Always a fan of novels with Catholic and/or historical twists, this book by Gary McAvoy caught my eye as soon as I found it. Michael Dominic grew up in United States, without a father but under the watchful eye of one of the most powerful men in the Catholic Church. Having finished his seminary studies and been ordained, Dominic accepted a position within the Vatican as a researcher, where he was able to hone some of his other interests in medieval history. When he trips upon a cache of old documents, he hides them away from prying eyes in hopes of exploring them a little more, only to discover that they are written in quatrain form and speak of some fairly significant things. After speaking to a superior, Dominic meets a Swiss reporter, Hana Sinclair, who has travelled to the Holy See in order to follow a story from a Nazi-era interaction with the Vatican Bank. While their work is not necessarily complementary, Dominic and Sinclair find themselves in the middle of a third mystery, one centred in rural France where a priest was blackmailing the Vatican with a set of documents in his possession, back before the turn of the 20th century. Travelling there, Dominic is being tailed by a powerful enforcer who seeks to obtain the documents to uncover what is going on while trying to strengthen a Croatian political and religious order. When Dominic receives the document, he is able to translate them and discovers a secret from two thousand years ago, one that would truly rock the Church to its core. With a killer on his trail and needing to ensure the document is preserved, Dominic returns to the Vatican, only to find that he and Hana may have caused a major panic. A great thriller that weaves numerous storylines together effectively. Recommended to those who love a good thriller worth historical implications, as well as the reader who enjoys Vatican and Catholic politics.
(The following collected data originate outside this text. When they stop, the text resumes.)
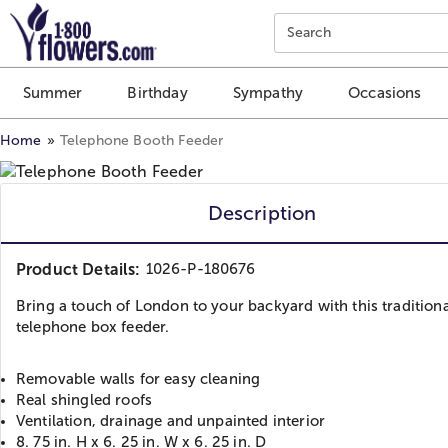
Click here to skip to main page content.
Search
Summer
Birthday
Sympathy
Occasions
Home
Telephone Booth Feeder
Description
Product Details:
1026-P-180676
Bring a touch of London to your backyard with this traditiona
telephone box feeder.
Removable walls for easy cleaning
Real shingled roofs
Ventilation, drainage and unpainted interior
8. 75 in. H x 6. 25 in. W x 6. 25 in. D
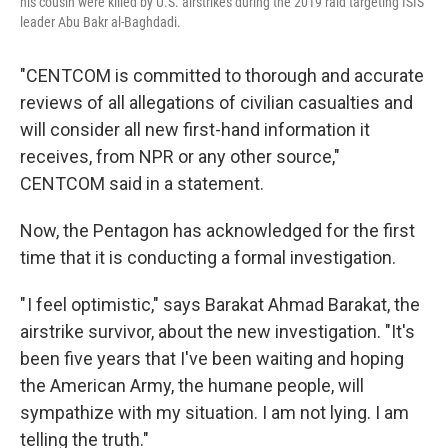
his cousin were killed by U.S. airstrikes during the 2019 raid targeting ISIS
leader Abu Bakr al-Baghdadi.
"CENTCOM is committed to thorough and accurate
reviews of all allegations of civilian casualties and
will consider all new first-hand information it
receives, from NPR or any other source,"
CENTCOM said in a statement.
Now, the Pentagon has acknowledged for the first
time that it is conducting a formal investigation.
" I feel optimistic," says Barakat Ahmad Barakat, the
airstrike survivor, about the new investigation. "It's
been five years that I've been waiting and hoping
the American Army, the humane people, will
sympathize with my situation. I am not lying. I am
telling the truth."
There’s something about biblical revelations set against a fictional thriller that pulls me in every time. Be it the history or the politics of what entered the narrative of the biblical teachings, there is something there and loads of mystery behind what did not make it. McAvoy creates a wonderful story that never stops building throughout. His protagonist, Michael Dominic, comes from humble beginnings, but is never one to let that get him down. He finds ways to work within his limits and find true passion for all he enjoys doing, without needing to focus on the solitary of life as a priest. His grit and determination is on show here and keeps the reader connected to him throughout. Other characters offer some wonderful flavour to the overall narrative and keep things exciting, amongst all the twists and revelations. McAvoy captures the secrecy and deep-rooted history of the Vatican and its politics throughout this piece, with a strong story and plot that moves in many directions. While there is the inherent biblical document that is revealed, there is not too much of a focus on its gnostic or apocryphal nature, but more that it adds new depths to the narrative of the Church’s past decisions on how to portray the Christian story. With a mix of longer and short chapters, McAvoy pulls the reader in and keeps them guessing, while also refusing to place a damper on the action. Juggling modern and ancient Church issues, McAvoy does not lose his reader at any point, as his writing is so clear that the attentive reader will likely want more. I look forward to more by the author, with Michael Dominic or others in the protagonist’s seat.

Kudos, Mr. McAvoy, for this wonderful book. This may have been the first of your books that I have read, but it will not be the last.